**TASK:**
Take every line from the data that has the word "puzzle" in it.

Transcribed page contents
• • • • •

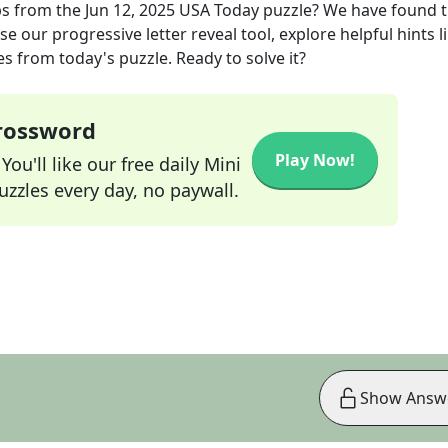
ps
from the
Jun 12, 2025
USA Today
puzzle? We have found 
e our progressive letter reveal tool, explore helpful hints l
s from today's puzzle. Ready to solve it?
Crossword
Play Now!
ou'll like our free daily Mini
zzles every day, no paywall.
Show Answ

• • • • •

**WRITTEN SOLUTION:**
puzzle? We have found 
s from today's puzzle. Ready to solve it?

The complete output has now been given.